*TRIGGER WARNING* This blog post talks about suicidal ideation and suicide attempts in my life. I will not go into detail about my suicide attempt (I was saving that for my memoir, and this isn’t the place.) I am hoping that this story is about hope in the face of hopelessness. Please read the whole piece.
How A Second Change Changed my Mental Illness Life
I was sitting in my hospital bed, it was the second time in two weeks.
Just a week earlier I was at the end of my rope and lost in hopelessness. I couldn’t fight anymore, and I just wanted life to end. It had been weeks of struggling to get a grip on my depression. I had hit my lowest I have ever been on this journey. I wanted the emotional turmoil to end. I made the decision no one should–I tried to take my life.
Darkness is the last thing I remember.
I woke up in the ICU three days later, and it was so close to going the way that I wanted, to end the pain. I spend three days in a coma, and the doctors told my mom that I might never wake up again. I thought it was the end. When I woke, I felt terrible. How could I let myself get this bad again? Why couldn’t I reach out and tell someone that I was not okay? Suicide had become my life, and I was not great at it all.

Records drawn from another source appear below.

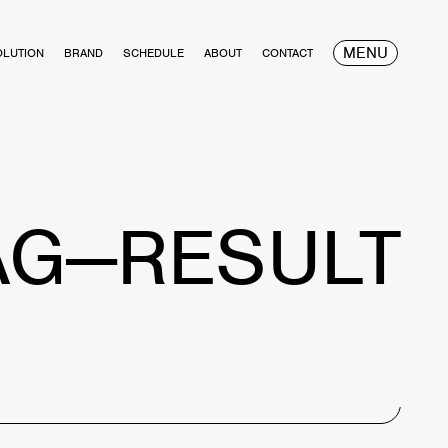
MENU
OLUTION
BRAND
SCHEDULE
ABOUT
CONTACT
AG—RESULT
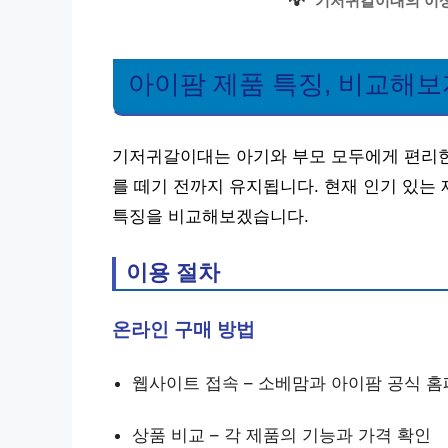
💡
기저귀갈이대의 이상
아이팜 제품 특징, 비교해보
기저귀갈이대는 아기와 부모 모두에게 편리한
를 떼기 전까지 유지됩니다. 현재 인기 있는
특징을 비교해보겠습니다.
이용 절차
온라인 구매 방법
웹사이트 접속 – 소베맘과 아이팜 공식 
상품 비교 – 각 제품의 기능과 가격 확인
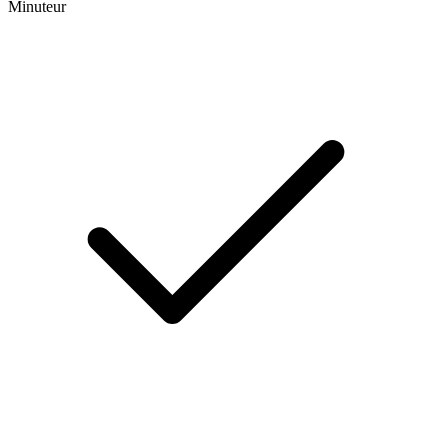
Minuteur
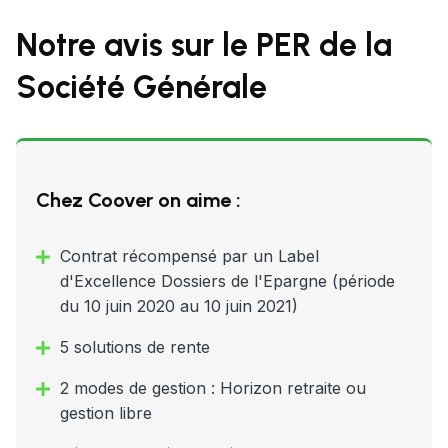
Notre avis sur le PER de la
Société Générale
Chez Coover on aime :
Contrat récompensé par un Label
d'Excellence Dossiers de l'Epargne (période
du 10 juin 2020 au 10 juin 2021)
5 solutions de rente
2 modes de gestion : Horizon retraite ou
gestion libre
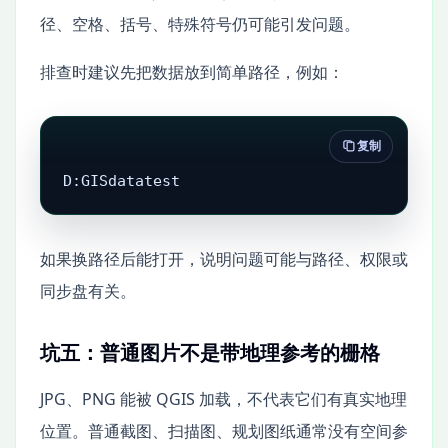
径、空格、括号、特殊符号仍可能引发问题。
排查时建议先把数据放到简单路径，例如：
复制
D:GISdatatest
如果换路径后能打开，说明问题可能与路径、权限或
同步盘有关。
坑五：普通图片不是带地理参考的栅格
JPG、PNG 能被 QGIS 加载，不代表它们有真实地理
位置。普通截图、扫描图、规划图纸通常没有空间参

After two days of deep thinking in my hospital bed, I made a promise that this would be the last time. I would never put my family in this position again. Suicide was not the answer. I wish the story ended here, but it doesn’t, but I went home after a week.
Two days later I was really anxious all day. I felt so sick and nauseous that I thought that something was wrong–I had no idea.
I was sitting on my mom’s dining room table watching a movie on my computer. I don’t really remember what happened next, and this recount comes from what my family remembers.
I collapsed on the floor for a time. Next thing I remember is laying on the floor with a plastic spoon in my mouth, medics, and fireman shining lights in my eyes. I was panicked and had no idea what was going on. My family explained that I had a seizure. The next 48 hours was the worst ordeal that I have ever experienced. I had more seizures, several spinal taps, and what seemed like endless tests. I spent another week in the hospital and the scariest thing about my experience, they could not definitively tell me what had caused the seizures. It was most likely the delayed reaction of a significant overdose of Seroquel.
The most vivid memory is me laying in that hospital bed late at night on that second hospital visit. It was dark in my room, and I was listening to the steady beat of my heart. My mind was racing about a million miles a second. I thought about all that I had been through over the past three and a half years. How much pain that I put my mother threw on a daily basis. The people no longer a part of my life. How I could not remember a happy moment in four years. My soul was all but gone, the flame barely illuminated. I made the decision to live right then and there, I haven’t looked back since.
Everything that has happened since came out of these two weeks in my life. The Bipolar Writer persona. Working on my mental health. For the first time in my life, I admitted that I am Bipolar and that I needed help.
My blog. My memoir. Everything that has happened in my life since that moment has been based on truth–I truly believe that I was saved by God. That I was saved so that someday I could help others. No matter how down into the darkness I go nowadays, I will never let myself get to the point of suicide.